HW 4

HW 4#

# As always, we start with our favorite standard imports. 

import numpy as np
import pandas as pd
import matplotlib.pyplot as plt 
import seaborn as sns
%matplotlib inline

import statsmodels.api as sm
import statsmodels.formula.api as smf
from sklearn.metrics import root_mean_squared_error
from sklearn.linear_model import LinearRegression
from sklearn.model_selection import train_test_split
from sklearn.model_selection import GridSearchCV, KFold
from sklearn.pipeline import Pipeline
from sklearn.preprocessing import StandardScaler
from sklearn.linear_model import RidgeCV
from sklearn.linear_model import LassoCV
from sklearn.cross_decomposition import PLSRegression
from sklearn.decomposition import PCA

Homework 4 Spring 2026#

6.6.0 (2+2+2+2+2+2= 12 points) Conceptual questions
- (a) What is the definition of scale equivariant?
- (b) Why is it important to standardize the predictors when using ridge regression or the lasso?
- (c) What is the difference between ridge regression and the lasso?
- (d) What is an advantage of using ridge regression or the lasso over least squares linear regression?
- (e) What is the purpose of PCA?
- (f) What does the first principle component maximize?
6.6.9 (a-g) In this exercise, we will predict the number of applications received using the other variables in the College data set.

Grading distribution#

6.60 (12 points)
6.6.9 (44 points)

6.6.0 Conceptual questions#

(a) What is the definition of scale equivariant?

### YOUR ANSWER HERE###

(b) Why is it important to standardize the predictors when using ridge regression or the lasso?

### YOUR ANSWER HERE###

(c) What is the difference between ridge regression and the lasso?

### YOUR ANSWER HERE###

(d) What is an advantage of using ridge regression or the lasso over least squares linear regression?

### YOUR ANSWER HERE###

(e) What is the purpose of PCA (Principal Component Analysis)?

### YOUR ANSWER HERE###

(f) What does the first principle component maximize?

### YOUR ANSWER HERE###

6.6.9#

In this exercise, we will predict the number of applications received using the other variables in the College data set.

## Load the dataset
url = "https://msu-cmse-courses.github.io/CMSE381-S26/_downloads/cc29ec6408d657de88bc7fe6de6b1170/College.csv"
college_df = pd.read_csv(url)
college_df = college_df.set_index('Unnamed: 0')

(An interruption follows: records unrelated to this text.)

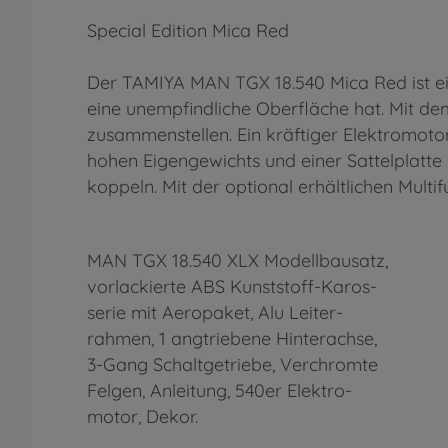
Special Edition Mica Red
Der TAMIYA MAN TGX 18.540 Mica Red ist ein
eine unempfindliche Oberfläche hat. Mit 
zusammenstellen. Ein kräftiger Elektromotor
hohen Eigengewichts und einer Sattelplat
koppeln. Mit der optional erhältlichen Mult
MAN TGX 18.540 XLX Modellbausatz,
vorlackierte ABS Kunststoff-Karos-
serie mit Aeropaket, Alu Leiter-
rahmen, 1 angtriebene Hinterachse,
3-Gang Schaltgetriebe, Verchromte
Felgen, Anleitung, 540er Elektro-
motor, Dekor.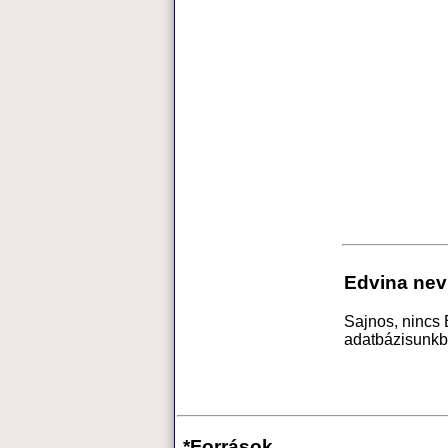
Edvina nev
Sajnos, nincs
adatbázisunkb
*Források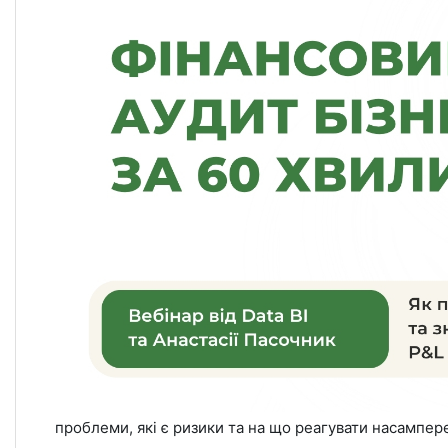
проблеми, які є ризики та на що реагувати насампер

## One-hot encode the categorical variable
college_df = pd.get_dummies(college_df, drop_first=True)

college_df.head()

	Apps	Accept	Enroll	Top10perc	Top25perc	F.Undergrad	P.Undergrad	Outstate	Room.Board	Books	Personal	PhD	Terminal	S.F.Ratio	perc.alumni	Expend	Grad.Rate	Private_Yes
Unnamed: 0
Abilene Christian University	1660	1232	721	23	52	2885	537	7440	3300	450	2200	70	78	18.1	12	7041	60	True
Adelphi University	2186	1924	512	16	29	2683	1227	12280	6450	750	1500	29	30	12.2	16	10527	56	True
Adrian College	1428	1097	336	22	50	1036	99	11250	3750	400	1165	53	66	12.9	30	8735	54	True
Agnes Scott College	417	349	137	60	89	510	63	12960	5450	450	875	92	97	7.7	37	19016	59	True
Alaska Pacific University	193	146	55	16	44	249	869	7560	4120	800	1500	76	72	11.9	2	10922	15	True

# Convert entire dataframe to float before modeling
college_df = college_df.astype(float)

print(college_df.dtypes)

Apps           float64
Accept         float64
Enroll         float64
Top10perc      float64
Top25perc      float64
F.Undergrad    float64
P.Undergrad    float64
Outstate       float64
Room.Board     float64
Books          float64
Personal       float64
PhD            float64
Terminal       float64
S.F.Ratio      float64
perc.alumni    float64
Expend         float64
Grad.Rate      float64
Private_Yes    float64
dtype: object

(a) (5 points):Split the data in test set and training set (this will only be used for the linear regression, all other models are cross-validated with the whole set).

###YOUR CODE HERE###

print(X_train.dtypes)

---------------------------------------------------------------------------
NameError                                 Traceback (most recent call last)
Cell In[11], line 1
----> 1 print(X_train.dtypes)

NameError: name 'X_train' is not defined

(b) (5 points): Fit a linear model using least squares on the training set, and report the test error obtained.

###YOUR CODE HERE###

✅ Question (b): Documenting Your Solution Process (3 points)#

Please answer the following clearly and completely:

Prior Knowledge vs. External Resources (1 point)
Indicate which parts of Question (b) you completed using your own prior knowledge, and which parts you completed using external resources (e.g., generative AI, past assignments, Stack Overflow, Google, etc.).

###YOUR ANSWER HERE###

Required Documentation (2 points)
- For any part where you used generative AI, you must include the exact prompts you entered and the corresponding AI outputs. Copy and paste them directly.
- For any part where you used other external resources, list those sources.
- For parts completed without external resources, briefly state what prior knowledge you relied on (no detailed explanation required).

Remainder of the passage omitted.